Another MyDoom variant (rumoured to be Mydoom.o@MM) is playing havoc with mail servers and networks, particularly in big corporations. This one puts SCR, EXE and COM files in Zips, and sends them around. From the sounds if it, there’s still enough gullible people who blindly open attachments that it’s spreading fast through corporate networks. Time to remind all your non-geek friends to take care around attachments. Happily for me, most of my family are running Macs!

Skype: good or bad?

Skype now has a momentum that makes it hard to ignore — almost anybody on broadband who is interested in dodging long distance call fees is now happily chatting away. And though it doesn’t always “just work”, it’s certainly good enough and easy enough that it has mainstream appeal, unlike most previous VOIP applications, at least the freebie ones.

But its proprietary nature has got some commenters hot under the collar. In this month’s Australian Personal Computer, Dan Warne takes a swipe at Skype (heh), and suggests we shouldn’t use it (not online alas). Ted Wallingford has a similar beef.

Personally, I’m just following the pack. I don’t have the time to look around for a good open source, standards-based alternative, and even so, would it have the critical mass of users that Skype has? A number of overseas friends are now on Skype, so I’m happy to have the client running, alongside Trillian — which is for my many ICQ contacts. Yes, ICQ. I also haven’t been convinced to switch to Jabber, the open source IM client… why would I? Only one person I know uses it.

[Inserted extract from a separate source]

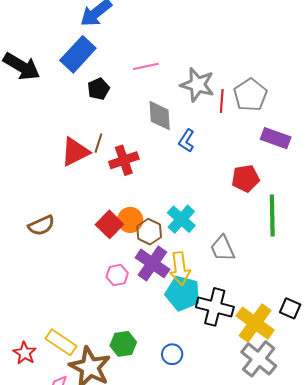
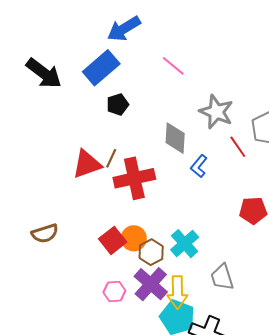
pink line: (146, 66) -> (173, 66), moved, turned 45
red line: (222, 101) -> (238, 147), moved, turned -45
red cross: (124, 160) -> (134, 178), size x1.4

It’d be great if Skype had embraced existing standards. They say SIP and other protocols weren’t good enough for them, and they had to go down their own road. But if likewise it would be a gesture of goodwill to open up the protocol, and get it ratified as a standard. Maybe when they’ve made their first billion.

The other night I had a surprise Skype call from a friend in Poland I haven’t talked to for about five years. It may have its problems sometimes, but by and large it does just work. And for me as a consumer, I’m afraid that’s more convincing than some open source, standards ideal.

WordPress 1.5

WordPress 1.5 came out overnight. Well actually it came out on Valentine’s Day, but they didn’t announce it until a few hours ago. From the sounds of it, there’s been a lot of work done on the template system, comment control, a way to make non-dated pages run in the system (ooh, getting more CMS-ey). All sounds rather good to me, and I’ll be checking it out and (all being well) implementing it on the blogs I run directly.